You might have heard of Google’s Chrome OS, and how it’s essentially a computer with a web browser…and nothing else. How can a web browser replace all the other elements of a computer? It turns out, with more ease than you’d think.
Computers, or “Chromebooks,” that do almost everything through a Web browser, from playing Angry Birds to automatically backing up your documents.
How You’ll Benefit
Because the chrome os uses only a Web browser and media player, it requires less power than Windows or Mac OS X, which both need to run several programs at once to function. Batteries last up to 8.5 hours, and machines start up in as little as eight seconds. What’s more, Chrome saves all your Google data into its cloud, which is accessible from any Chrome-based computer. No matter what Chromebook you use, it will always appear like your own machine.
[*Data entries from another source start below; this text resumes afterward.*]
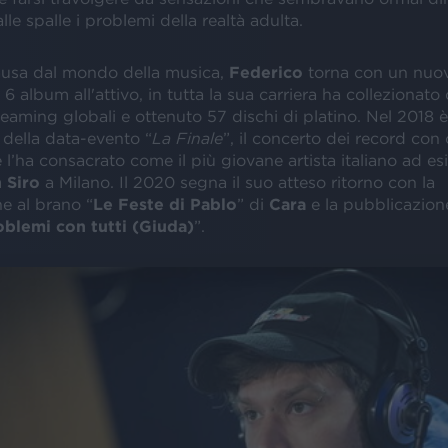
alle spalle i problemi della realtà adulta.
usa dal mondo della musica,
Federico
torna con un nuov
 6 album all'attivo, in tutta la sua carriera ha collezionato o
treaming globali e ottenuto 57 dischi di platino. Nel 2018 è
 della data-evento “
La Finale
”, il concerto dei record con 
l’ha consacrato come il più giovane artista italiano ad esib
 Siro
a Milano. Il 2020 segna il suo atteso ritorno con la
e al brano “
Le Feste di Pablo
” di
Cara
e la pubblicazion
oblemi con tutti (Giuda)
”.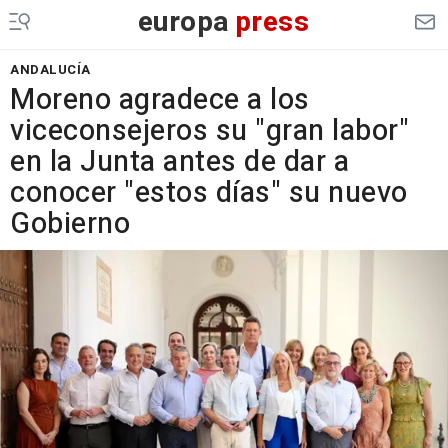
europa
press
ANDALUCÍA
Moreno agradece a los
viceconsejeros su "gran labor"
en la Junta antes de dar a
conocer "estos días" su nuevo
Gobierno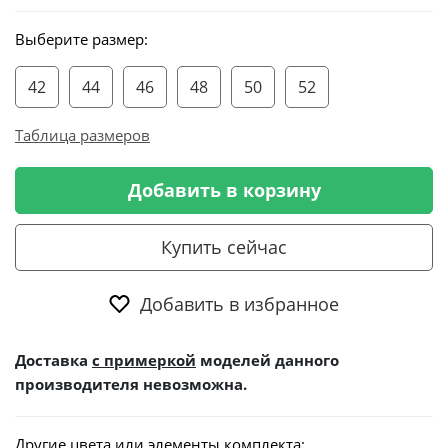
Выберите размер:
42
44
46
48
50
52
Таблица размеров
Добавить в корзину
Купить сейчас
Добавить в избранное
Доставка
с примеркой
моделей данного
производителя невозможна.
Другие цвета или элементы комплекта:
Xi3’s four-inch CPU is a Chrome desktop that connects to any monitor and keyboard. With it, users can easily shift between their home and work computers, since both will link to the same data.
Price not set; xi3.org
Samsung Series 5
In addition to two gigs of RAM and optional 3G, Samsung’s screen is a third brighter than average, so it shows colors more clearly outdoors.
From $430; samsung.com
At 3.2 pounds, Acer’s Chrome notebook is a couple of ounces lighter than Samsung’s yet still packs in a pair of stereo speakers, an HDMI connector and a high-def webcam.